Mounting the Docker socket directly, like I did here, is a security concern. There are a few examples on how to use Tecnativa/docker-socket-proxy to filter the API requests and only allow read-only access. In my first few attempts I couldn’t make this work reliably with host networking though. If you don’t need to forward applications that run on the host directly, you should definitely consider this though.

version: "3"
services:

  # https://doc.traefik.io/traefik/reference/static-configuration/env/
  traefik:
    container_name: traefik
    image: traefik:2.9
    restart: always
    network_mode: host
    volumes:
      - ./acmedata:/data # store certificates and mount token
      - /var/run/docker.sock:/var/run/docker.sock:ro
    environment:

      # disable telemetry
      TRAEFIK_GLOBAL_CHECKNEWVERSION: false
      TRAEFIK_GLOBAL_SENDANONYMOUSUSAGE: false

      # be more verbose
      TRAEFIK_LOG_LEVEL: INFO # or DEBUG

      # disable the dashboard
      TRAEFIK_API_DASHBOARD: false
      TRAEFIK_API_INSECURE: false

      # define http entrypoints
      TRAEFIK_ENTRYPOINTS_http_ADDRESS: ":80"
      TRAEFIK_ENTRYPOINTS_https_ADDRESS: ":443"
      TRAEFIK_ENTRYPOINTS_https_HTTP_TLS_CERTRESOLVER: hetzner

      # redirect http to https
      TRAEFIK_ENTRYPOINTS_http_HTTP_REDIRECTIONS_ENTRYPOINT_TO: https
      TRAEFIK_ENTRYPOINTS_http_HTTP_REDIRECTIONS_ENTRYPOINT_SCHEME: https
      TRAEFIK_ENTRYPOINTS_http_HTTP_REDIRECTIONS_ENTRYPOINT_PERMANENT: false

      # use the docker provider
      TRAEFIK_PROVIDERS_DOCKER: true
      TRAEFIK_PROVIDERS_DOCKER_EXPOSEDBYDEFAULT: false
      TRAEFIK_PROVIDERS_DOCKER_DEFAULTRULE: "Host(`{{ or (index .Labels \"de.anrz.hostname\") (normalize .Name) }}.anrz.de`)"

      # hetzner certificateresolver for tls
      TRAEFIK_CERTIFICATESRESOLVERS_hetzner: true
      TRAEFIK_CERTIFICATESRESOLVERS_hetzner_ACME_STORAGE: /data/acme.json
      TRAEFIK_CERTIFICATESRESOLVERS_hetzner_ACME_EMAIL: webmaster@example.com
      TRAEFIK_CERTIFICATESRESOLVERS_hetzner_ACME_KEYTYPE: EC384
      TRAEFIK_CERTIFICATESRESOLVERS_hetzner_ACME_DNSCHALLENGE: true
      TRAEFIK_CERTIFICATESRESOLVERS_hetzner_ACME_DNSCHALLENGE_PROVIDER: hetzner
      TRAEFIK_CERTIFICATESRESOLVERS_hetzner_ACME_DNSCHALLENGE_DELAYBEFORECHECK: 5
      TRAEFIK_CERTIFICATESRESOLVERS_hetzner_ACME_DNSCHALLENGE_DISABLEPROPAGATIONCHECK: true
      HETZNER_API_KEY_FILE: /data/hetznertoken

I added an interesting bit in the default rule for Docker containers, which looks for a label de.anrz.hostname on the container and uses it for the default hostname rule.
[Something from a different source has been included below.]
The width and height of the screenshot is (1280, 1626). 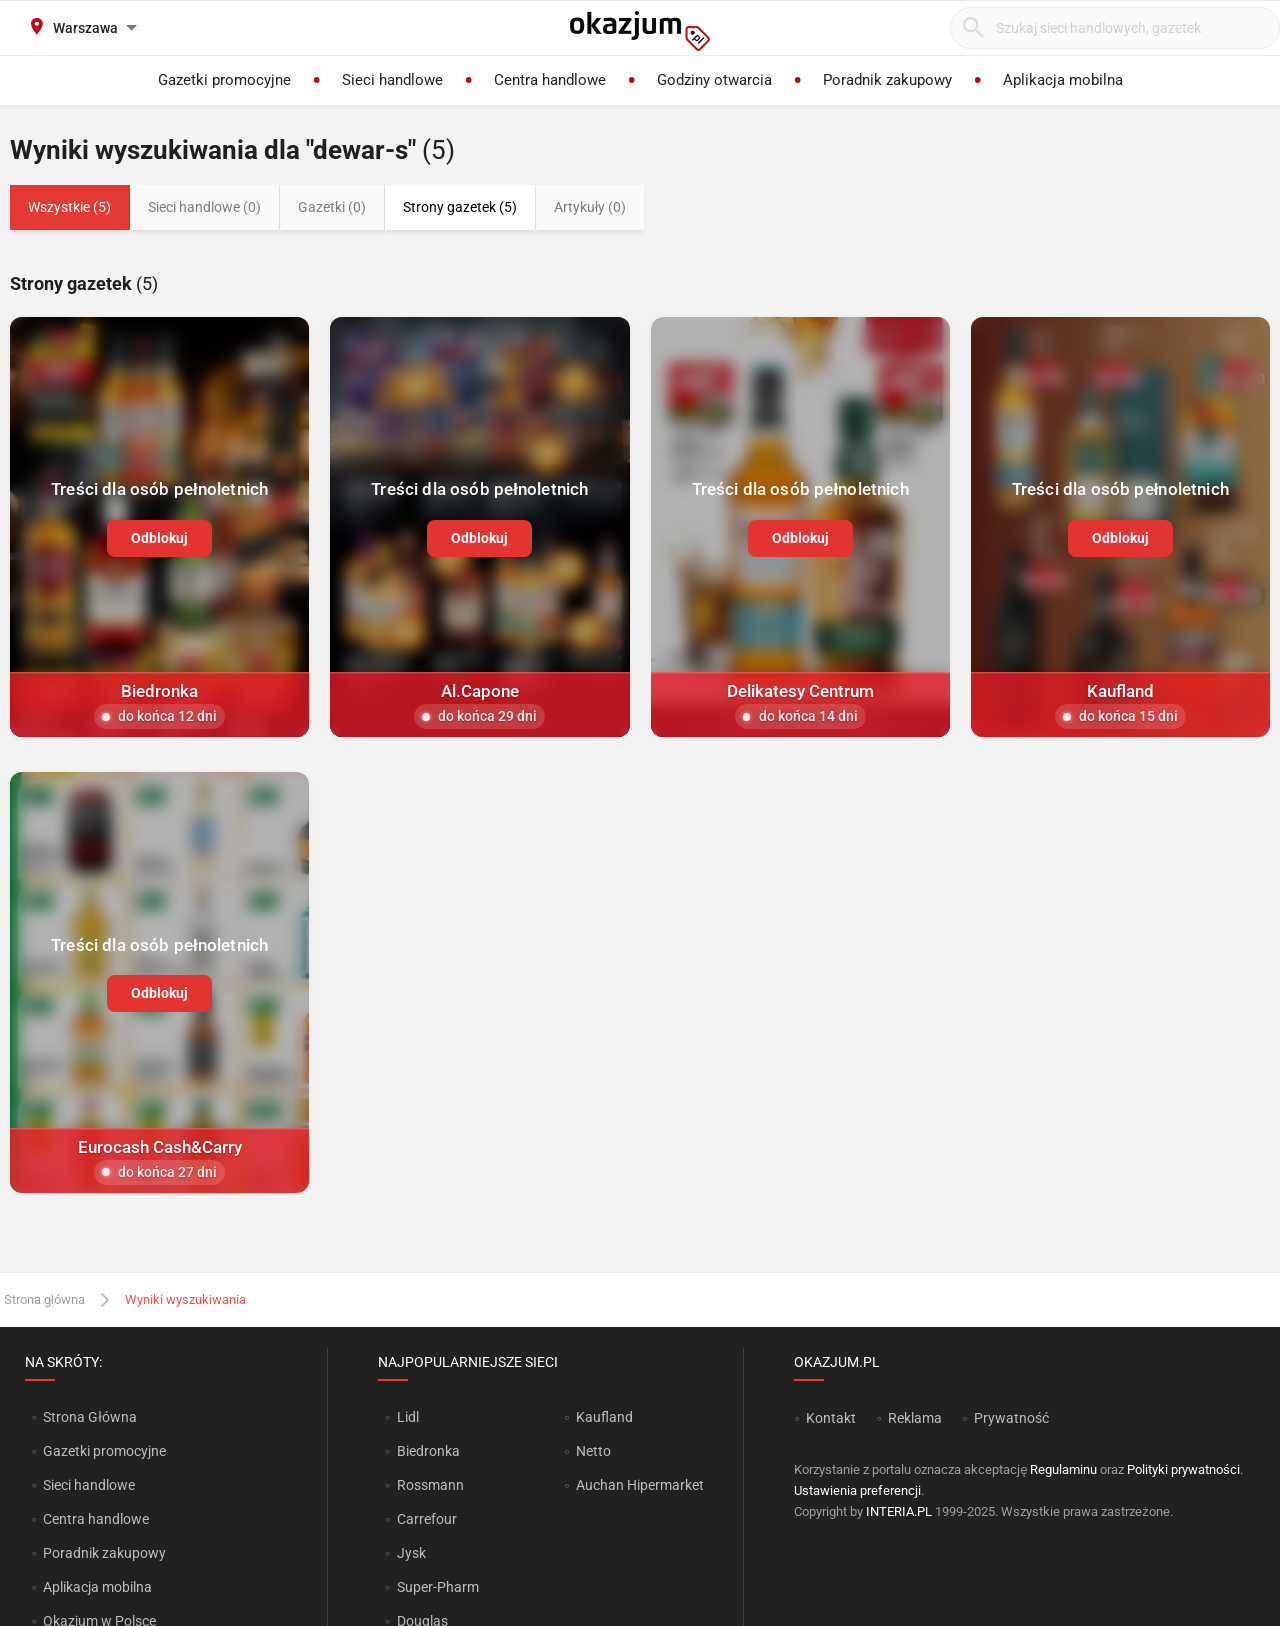 I want to click on Prywatność, so click(x=1011, y=1418).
With traefik deployed like this, you can start containers with exposed ports and two short annotations and have them show up with a valid certificate in a few short seconds. This example uses the nginxdemos/hello image:

version: "3"
services:

  hello:
    image: nginxdemos/hello
    labels:
      traefik.enable: true
      de.anrz.hostname: hello
This image uses an EXPOSE 80 statement in its Dockerfile, hence you don’t even need to specify the port that traefik should listen on.